Could you restate the entries below word for word and leave out the pictures?

-- MATERIAL PROVIDED --
┌────────

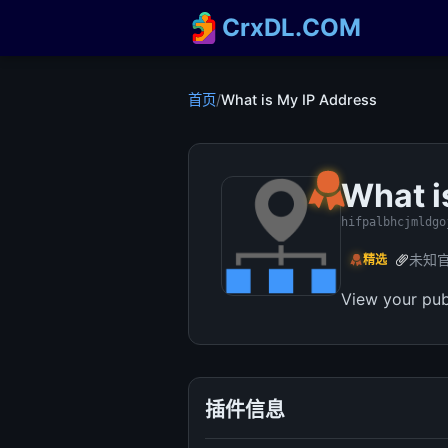
CrxDL.COM
首页
/
What is My IP Address
What i
hifpalbhcjmldgo
未知
精选
View your pub
插件信息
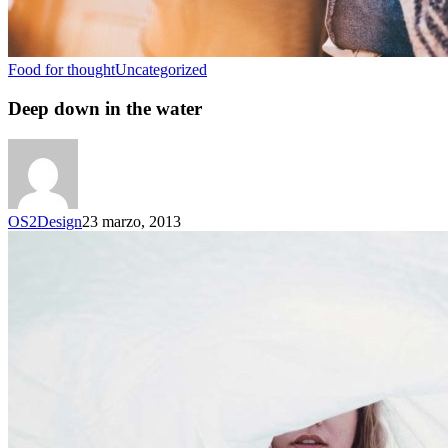
Food for thought
Uncategorized
Deep down in the water
OS2Design
23 marzo, 2013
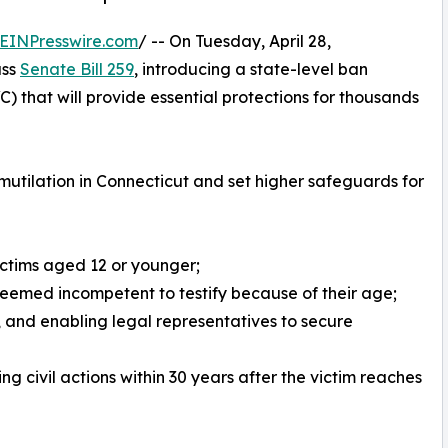
EINPresswire.com
/ -- On Tuesday, April 28,
ass
Senate Bill 259
, introducing a state-level ban
) that will provide essential protections for thousands
l mutilation in Connecticut and set higher safeguards for
ictims aged 12 or younger;
deemed incompetent to testify because of their age;
 and enabling legal representatives to secure
ing civil actions within 30 years after the victim reaches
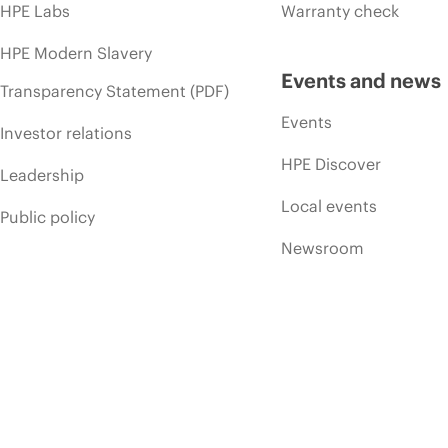
HPE Labs
Warranty check
HPE Modern Slavery
Events and news
Transparency Statement (PDF)
Events
Investor relations
HPE Discover
Leadership
Local events
Public policy
Newsroom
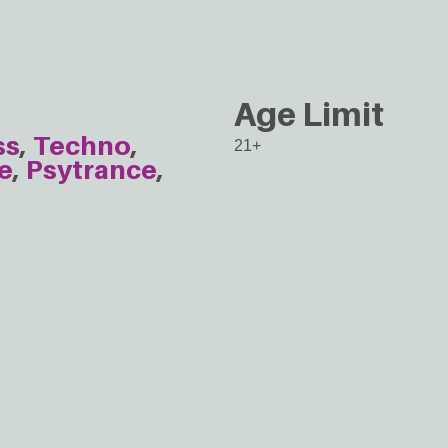
Age Limit
ss
Techno
21+
e
Psytrance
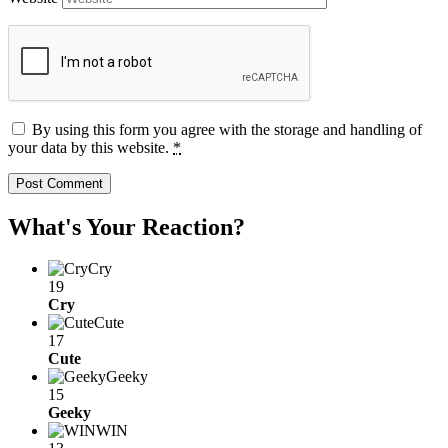
By using this form you agree with the storage and handling of
your data by this website.
*
What's Your Reaction?
Cry
19
Cry
Cute
17
Cute
Geeky
15
Geeky
WIN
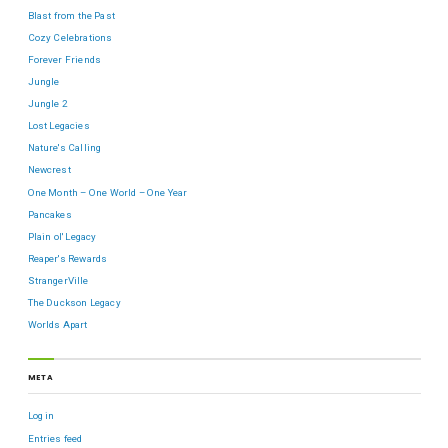
Blast from the Past
Cozy Celebrations
Forever Friends
Jungle
Jungle 2
Lost Legacies
Nature's Calling
Newcrest
One Month – One World – One Year
Pancakes
Plain ol' Legacy
Reaper's Rewards
StrangerVille
The Duckson Legacy
Worlds Apart
META
Log in
Entries feed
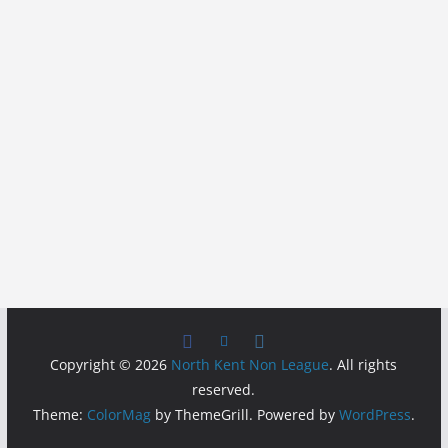
Copyright © 2026
North Kent Non League
. All rights
reserved.
Theme:
ColorMag
by ThemeGrill. Powered by
WordPress
.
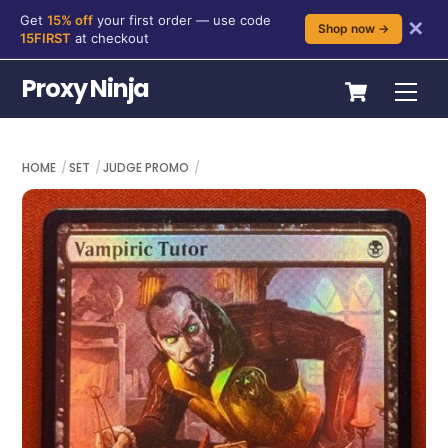
Get
15% off
your first order — use code
✕
Shop now →
15FIRST
at checkout
Skip
Cart
Proxy Ninja
Me
to
content
HOME
SET
JUDGE PROMO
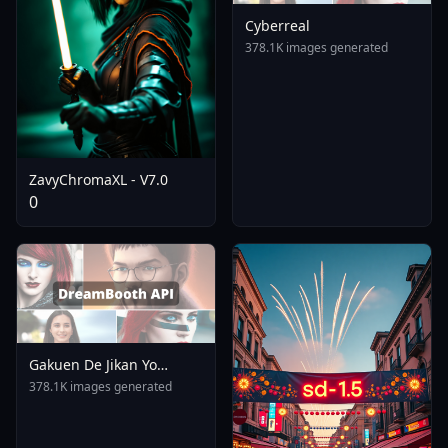
Cyberreal
378.1K images generated
ZavyChromaXL - V7.0
0
Gakuen De Jikan Yo
Tomare AnimagineXL 4
378.1K images generated
0opt 1754375412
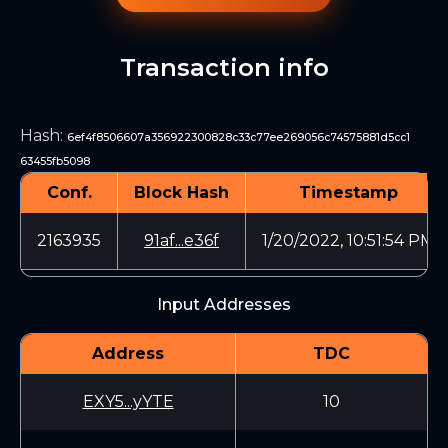
Transaction info
Hash
:
6ef4f8506607a356922300828c33c77ee269056c74575881d5cc1
63455fb5098
Conf.
Block Hash
Timestamp
2163935
91af...e36f
1/20/2022, 10:51:54 PM
Input Addresses
Address
TDC
EXY5...yYTE
10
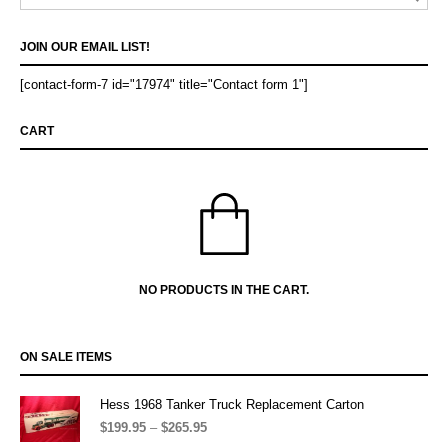
JOIN OUR EMAIL LIST!
[contact-form-7 id="17974" title="Contact form 1"]
CART
NO PRODUCTS IN THE CART.
ON SALE ITEMS
Hess 1968 Tanker Truck Replacement Carton
$
199.95
–
$
265.95
Price
range:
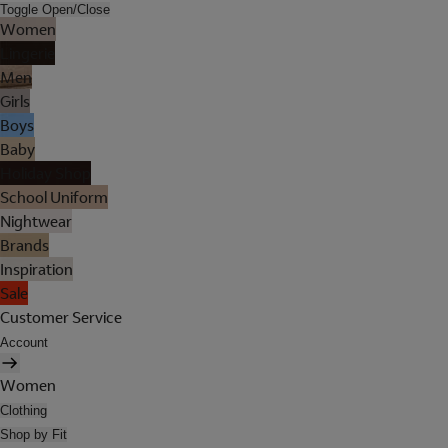
Toggle Open/Close
Women
Lingerie
Men
Girls
Boys
Baby
Holiday Shop
School Uniform
Nightwear
Brands
Inspiration
Sale
Customer Service
Account
Women
Clothing
Shop by Fit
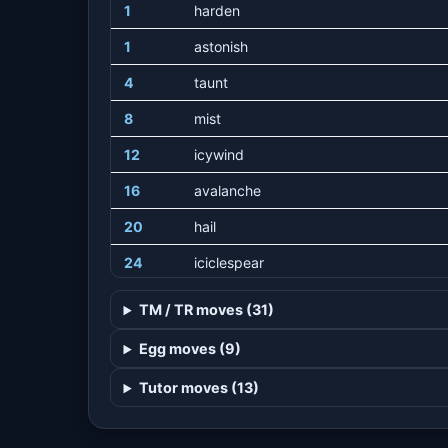
1
harden
1
astonish
4
taunt
8
mist
12
icywind
16
avalanche
20
hail
24
iciclespear
28
uproar
TM / TR moves (31)
32
acidarmor
Egg moves (9)
36
mirrorcoat
Tutor moves (13)
40
icebeam
44
blizzard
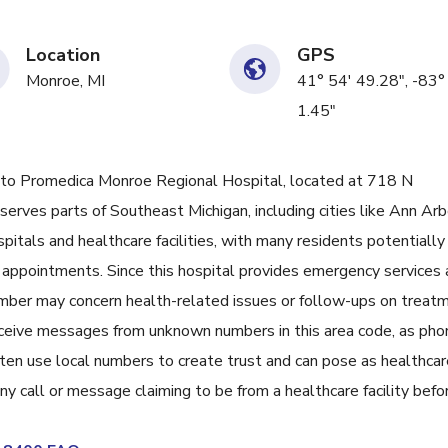
Location
GPS
Monroe, MI
41° 54' 49.28", -83°
1.45"
 Promedica Monroe Regional Hospital, located at 718 N
rves parts of Southeast Michigan, including cities like Ann Arb
spitals and healthcare facilities, with many residents potentially
or appointments. Since this hospital provides emergency services
 number may concern health-related issues or follow-ups on treat
u receive messages from unknown numbers in this area code, as ph
n use local numbers to create trust and can pose as healthcar
any call or message claiming to be from a healthcare facility befo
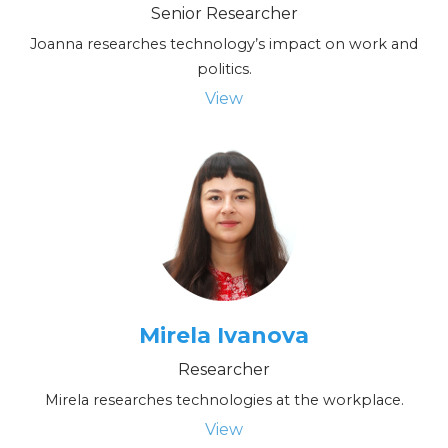
Senior Researcher
Joanna researches technology’s impact on work and
politics.
View
Mirela Ivanova
Researcher
Mirela researches technologies at the workplace.
View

└────────

-- SOLUTION TO THIS TASK --
CrxDL.COM
首页
/
What is My IP Address
What i
hifpalbhcjmldgo
未知
精选
View your pub
插件信息
Food for thought
Uncategorized
Deep down in the water
OS2Design
23 marzo, 2013
EINPresswire.com
/ -- On Tuesday, April 28,
ass
Senate Bill 259
, introducing a state-level ban
) that will provide essential protections for thousands
l mutilation in Connecticut and set higher safeguards for
ictims aged 12 or younger;
deemed incompetent to testify because of their age;
 and enabling legal representatives to secure
ing civil actions within 30 years after the victim reaches
HPE Labs
Warranty check
HPE Modern Slavery
Events and news
Transparency Statement (PDF)
Events
Investor relations
HPE Discover
Leadership
Local events
Public policy
Newsroom
Age Limit
ss
Techno
21+
e
Psytrance
By using this form you agree with the storage and handling of
your data by this website.
*
What's Your Reaction?
Cry
19
Cry
Cute
17
Cute
Geeky
15
Geeky
WIN
Blast from the Past
Cozy Celebrations
Forever Friends
Jungle
Jungle 2
Lost Legacies
Nature's Calling
Newcrest
One Month – One World – One Year
Pancakes
Plain ol' Legacy
Reaper's Rewards
StrangerVille
The Duckson Legacy
Worlds Apart
META
Log in
Entries feed
Copyright © 2026
North Kent Non League
. All rights
reserved.
Theme:
ColorMag
by ThemeGrill. Powered by
WordPress
.
Get
15% off
your first order — use code
✕
Shop now →
15FIRST
at checkout
Skip
Cart
Proxy Ninja
Me
to
content
HOME
SET
JUDGE PROMO
Cyberreal
378.1K images generated
ZavyChromaXL - V7.0
0
Gakuen De Jikan Yo
Tomare AnimagineXL 4
378.1K images generated
0opt 1754375412
Transaction info
Hash
:
6ef4f8506607a356922300828c33c77ee269056c74575881d5cc1
63455fb5098
Conf.
Block Hash
Timestamp
2163935
91af...e36f
1/20/2022, 10:51:54 PM
Input Addresses
Address
TDC
EXY5...yYTE
10
JOIN OUR EMAIL LIST!
[contact-form-7 id="17974" title="Contact form 1"]
CART
NO PRODUCTS IN THE CART.
ON SALE ITEMS
Hess 1968 Tanker Truck Replacement Carton
$
199.95
–
$
265.95
Price
range:
Toggle Open/Close
Women
Lingerie
Men
Girls
Boys
Baby
Holiday Shop
School Uniform
Nightwear
Brands
Inspiration
Sale
Customer Service
Account
Women
Clothing
Shop by Fit
1
harden
1
astonish
4
taunt
8
mist
12
icywind
16
avalanche
20
hail
24
iciclespear
28
uproar
TM / TR moves (31)
32
acidarmor
Egg moves (9)
36
mirrorcoat
Tutor moves (13)
40
icebeam
44
blizzard
Location
GPS
Monroe, MI
41° 54' 49.28", -83°
1.45"
 Promedica Monroe Regional Hospital, located at 718 N
rves parts of Southeast Michigan, including cities like Ann Arb
spitals and healthcare facilities, with many residents potentially
or appointments. Since this hospital provides emergency services
 number may concern health-related issues or follow-ups on treat
u receive messages from unknown numbers in this area code, as ph
n use local numbers to create trust and can pose as healthcar
any call or message claiming to be from a healthcare facility befo
Senior Researcher
Joanna researches technology’s impact on work and
politics.
View
Mirela Ivanova
Researcher
Mirela researches technologies at the workplace.
View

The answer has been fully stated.